_What to work on_.
Write out, word for word, every line from the one where "operar o ganar." occurs to the final line of the entries, and nothing beyond them.

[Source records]
***
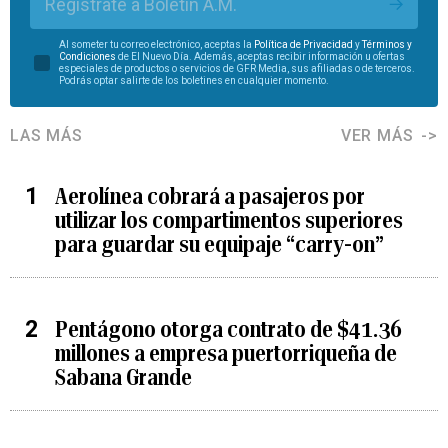
Regístrate a Boletín A.M.
Al someter tu correo electrónico, aceptas la
Política de Privacidad
y
Términos y
Condiciones
de El Nuevo Día. Además, aceptas recibir información u ofertas
especiales de productos o servicios de GFR Media, sus afiliadas o de terceros.
Podrás optar salirte de los boletines en cualquier momento.
LAS MÁS
VER MÁS
Aerolínea cobrará a pasajeros por
utilizar los compartimentos superiores
para guardar su equipaje “carry-on”
Pentágono otorga contrato de $41.36
millones a empresa puertorriqueña de
Sabana Grande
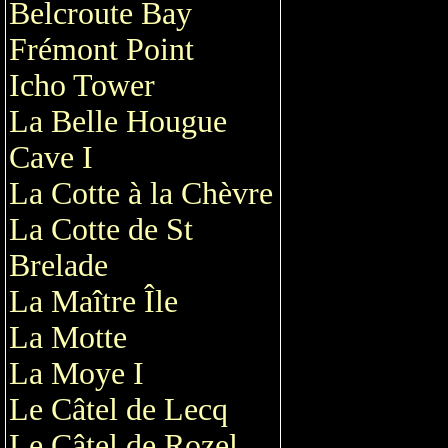
Belcroute Bay
Frémont Point
Icho Tower
La Belle Hougue
Cave I
La Cotte à la Chèvre
La Cotte de St
Brelade
La Maître Île
La Motte
La Moye I
Le Câtel de Lecq
Le Câtel de Rozel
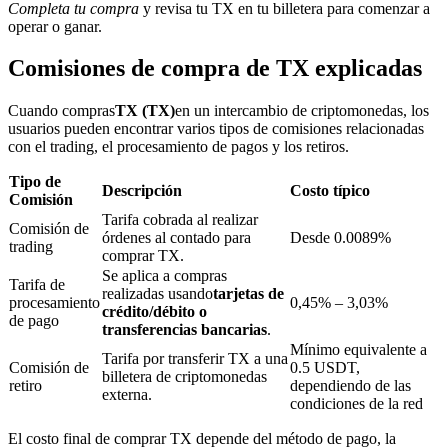
Completa tu compra
y revisa tu TX en tu billetera para comenzar a
operar o ganar.
Comisiones de compra de TX explicadas
Bloqueos BTR
Cuando compras
TX (TX)
en un intercambio de criptomonedas, los
Inversiones exclusivas para titulares de BTR
usuarios pueden encontrar varios tipos de comisiones relacionadas
con el trading, el procesamiento de pagos y los retiros.
Tipo de
Descripción
Costo típico
Comisión
Tarifa cobrada al realizar
Comisión de
órdenes al contado para
Desde 0.0089%
trading
comprar TX.
Se aplica a compras
Tarifa de
realizadas usando
tarjetas de
procesamiento
0,45% – 3,03%
crédito/débito o
Préstamos
de pago
transferencias bancarias
.
Mínimo equivalente a
Servicio de préstamos respaldado por criptomonedas
Tarifa por transferir TX a una
Comisión de
0.5 USDT,
billetera de criptomonedas
retiro
dependiendo de las
externa.
condiciones de la red
El costo final de comprar TX depende del método de pago, la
***
_Response for this exercise_.
operar o ganar.
Comisiones de compra de TX explicadas
Bloqueos BTR
Cuando compras
TX (TX)
en un intercambio de criptomonedas, los
Inversiones exclusivas para titulares de BTR
usuarios pueden encontrar varios tipos de comisiones relacionadas
con el trading, el procesamiento de pagos y los retiros.
Tipo de
Descripción
Costo típico
Comisión
Tarifa cobrada al realizar
Comisión de
órdenes al contado para
Desde 0.0089%
trading
comprar TX.
Se aplica a compras
Tarifa de
realizadas usando
tarjetas de
procesamiento
0,45% – 3,03%
crédito/débito o
Préstamos
de pago
transferencias bancarias
.
Mínimo equivalente a
Servicio de préstamos respaldado por criptomonedas
Tarifa por transferir TX a una
Comisión de
0.5 USDT,
billetera de criptomonedas
retiro
dependiendo de las
externa.
condiciones de la red
El costo final de comprar TX depende del método de pago, la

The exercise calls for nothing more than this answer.